The Greenwood Panthers, a Clearwater youth football and cheerleading organization, took up shovels and broke ground on the future site of Tampa Bay Buccaneers Field on Tuesday with the help of local elected officials, community supporters and a star-studded group of Buccaneer representatives.
The field has been made possible by a $100,000 donation from the Tampa Bay Buccaneers through the NFL Grassroots program.
"The Bucs have been a terrific community partner all these years," said Clearwater Mayor George Cretekos. "We're just really excited that they are here in Clearwater to work with us, to give us that connection to the entire Tampa Bay area."
Clearwater for Youth, Inc. will develop the new grass field with fencing and lighting. It will be used by the Greenwood Panthers, participants in the Buccaneers' Play 60 program, and 2,000 community residents.
Rookie cornerback Leonard Johnson, who attended Tuesday's event along with teammates Connor Barth, Josh Freeman, and Gerald McCoy, knows all too well about the community's need for safe, structured recreational programs. A North Greenwood resident himself, Johnson actually played for the Greenwood Panthers as a youngster.

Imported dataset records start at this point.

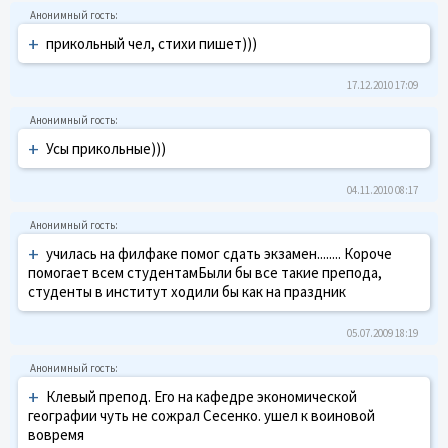
+
прикольный чел, стихи пишет)))
17.12.2010 17:09
+
Усы прикольные)))
04.11.2010 08:17
+
училась на филфаке помог сдать экзамен........ Короче
помогает всем студентамБыли бы все такие препода,
студенты в институт ходили бы как на праздник
05.07.2009 18:19
+
Клевый препод. Его на кафедре экономической
географии чуть не сожрал Сесенко. ушел к воиновой
вовремя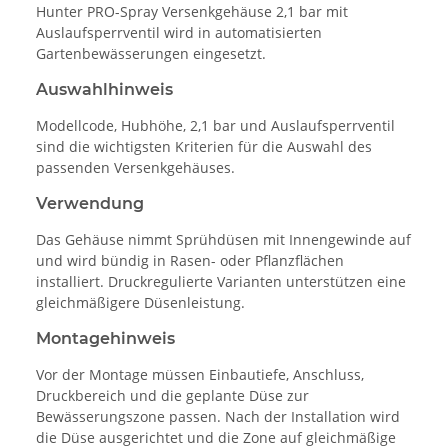
Hunter PRO-Spray Versenkgehäuse 2,1 bar mit
Auslaufsperrventil wird in automatisierten
Gartenbewässerungen eingesetzt.
Auswahlhinweis
Modellcode, Hubhöhe, 2,1 bar und Auslaufsperrventil
sind die wichtigsten Kriterien für die Auswahl des
passenden Versenkgehäuses.
Verwendung
Das Gehäuse nimmt Sprühdüsen mit Innengewinde auf
und wird bündig in Rasen- oder Pflanzflächen
installiert. Druckregulierte Varianten unterstützen eine
gleichmäßigere Düsenleistung.
Montagehinweis
Vor der Montage müssen Einbautiefe, Anschluss,
Druckbereich und die geplante Düse zur
Bewässerungszone passen. Nach der Installation wird
die Düse ausgerichtet und die Zone auf gleichmäßige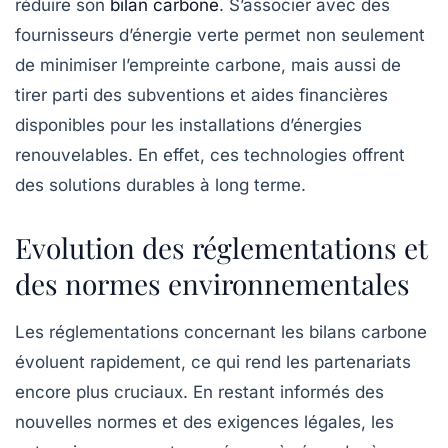
réduire son
bilan carbone
. S’associer avec des
fournisseurs d’énergie verte permet non seulement
de minimiser l’empreinte carbone, mais aussi de
tirer parti des subventions et aides financières
disponibles pour les installations d’énergies
renouvelables. En effet, ces technologies offrent
des solutions durables à long terme.
Evolution des réglementations et
des normes environnementales
Les
réglementations
concernant les bilans carbone
évoluent rapidement, ce qui rend les partenariats
encore plus cruciaux. En restant informés des
nouvelles normes et des exigences légales, les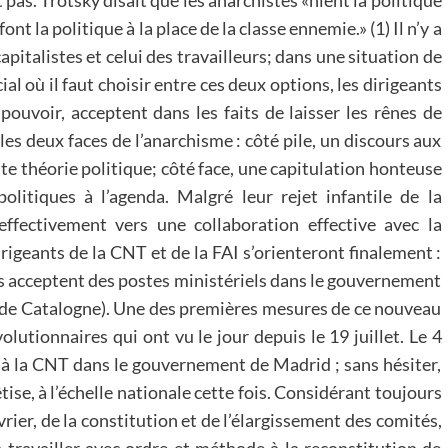
 pas. Trotsky disait que les anarchistes «nient la politique
 font la politique à la place de la classe ennemie.» (1) Il n’y a
apitalistes et celui des travailleurs; dans une situation de
al où il faut choisir entre ces deux options, les dirigeants
pouvoir, acceptent dans les faits de laisser les rênes de
 les deux faces de l’anarchisme : côté pile, un discours aux
ute théorie politique; côté face, une capitulation honteuse
litiques à l’agenda. Malgré leur rejet infantile de la
effectivement vers une collaboration effective avec la
irigeants de la CNT et de la FAI s’orienteront finalement :
es acceptent des postes ministériels dans le gouvernement
 de Catalogne). Une des premières mesures de ce nouveau
lutionnaires qui ont vu le jour depuis le 19 juillet. Le 4
 à la CNT dans le gouvernement de Madrid ; sans hésiter,
ise, à l’échelle nationale cette fois. Considérant toujours
rier, de la constitution et de l’élargissement des comités,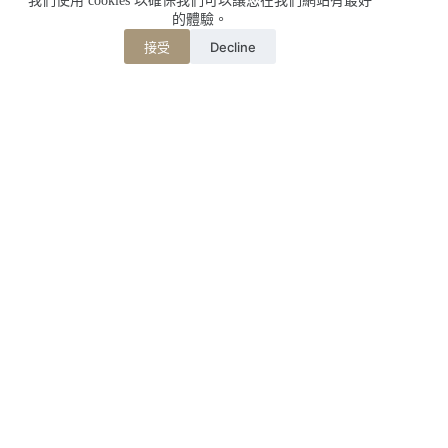
我們使用 cookies 以確保我們可以讓您在我們網站有最好
的體驗。
Decline
接受
相關文章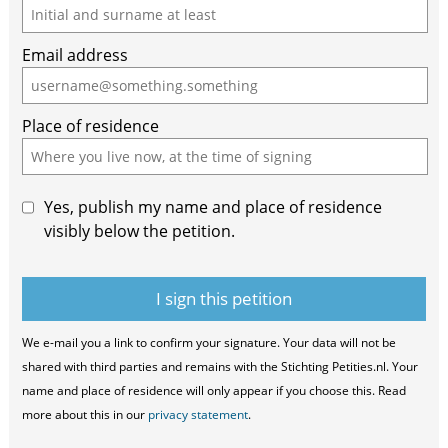
Email address
Place of residence
Yes, publish my name and place of residence
visibly below the petition.
We e-mail you a link to confirm your signature. Your data will not be
shared with third parties and remains with the Stichting Petities.nl. Your
name and place of residence will only appear if you choose this. Read
more about this in our
privacy statement
.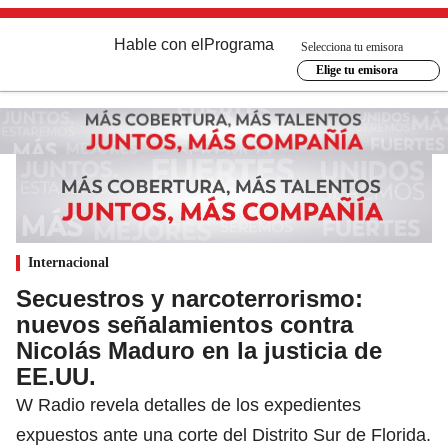
Hable con el
Programa
Selecciona tu emisora
Elige tu emisora
Internacional
Secuestros y narcoterrorismo:
nuevos señalamientos contra
Nicolás Maduro en la justicia de
EE.UU.
W Radio revela detalles de los expedientes
expuestos ante una corte del Distrito Sur de Florida.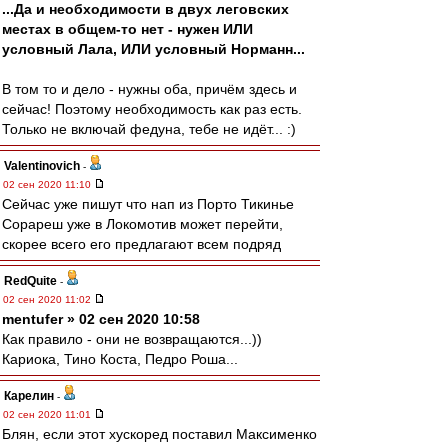
...Да и необходимости в двух леговских
местах в общем-то нет - нужен ИЛИ
условный Лала, ИЛИ условный Норманн...
В том то и дело - нужны оба, причём здесь и
сейчас! Поэтому необходимость как раз есть.
Только не включай федуна, тебе не идёт... :)
Valentinovich
-
02 сен 2020 11:10
Сейчас уже пишут что нап из Порто Тикинье
Сорареш уже в Локомотив может перейти,
скорее всего его предлагают всем подряд
RedQuite
-
02 сен 2020 11:02
mentufer » 02 сен 2020 10:58
Как правило - они не возвращаются...))
Кариока, Тино Коста, Педро Роша...
Карелин
-
02 сен 2020 11:01
Блян, если этот хускоред поставил Максименко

Now a member of the Tampa Bay Buccaneers, Johnson is proud to be back to help the neighborhood he grew up in.
"The field is awesome," said Johnson. "Everyone was looking forward to having a new field. We got new uniforms. Everyone's excited about the money that Tampa Bay has donated to the community to help us out. This is awesome. I'm excited, and I know everyone's excited, too."
The NFL Grassroots Program, a partnership between the NFL Youth Football Fund and LISC, the nation's leading community development support corporation, has resulted in the construction or renovation of football fields nationwide over the past 14 years. Fields are newly built or significantly renovated, with improvements such as irrigation systems, lights, bleachers, scoreboards, goalposts and turf. Grassroots grants are issued once established funding thresholds are reached for each project.
Tuesday's groundbreaking included a large contingent of local officials, such as Clearwater for Youth Chairman Brian Augnst, Representative Ed Hooper, and Congressman Gus Bilirakis. Buccaneers Co-Chairman Bryan Glazer, who made a quick turnaround following Tuesday's "Chalk Talk" Chamber of Commerce luncheon to attend the event in Clearwater, was proud to see such strong support from not only the Clearwater community but the notable Buccaneers players in attendance as well.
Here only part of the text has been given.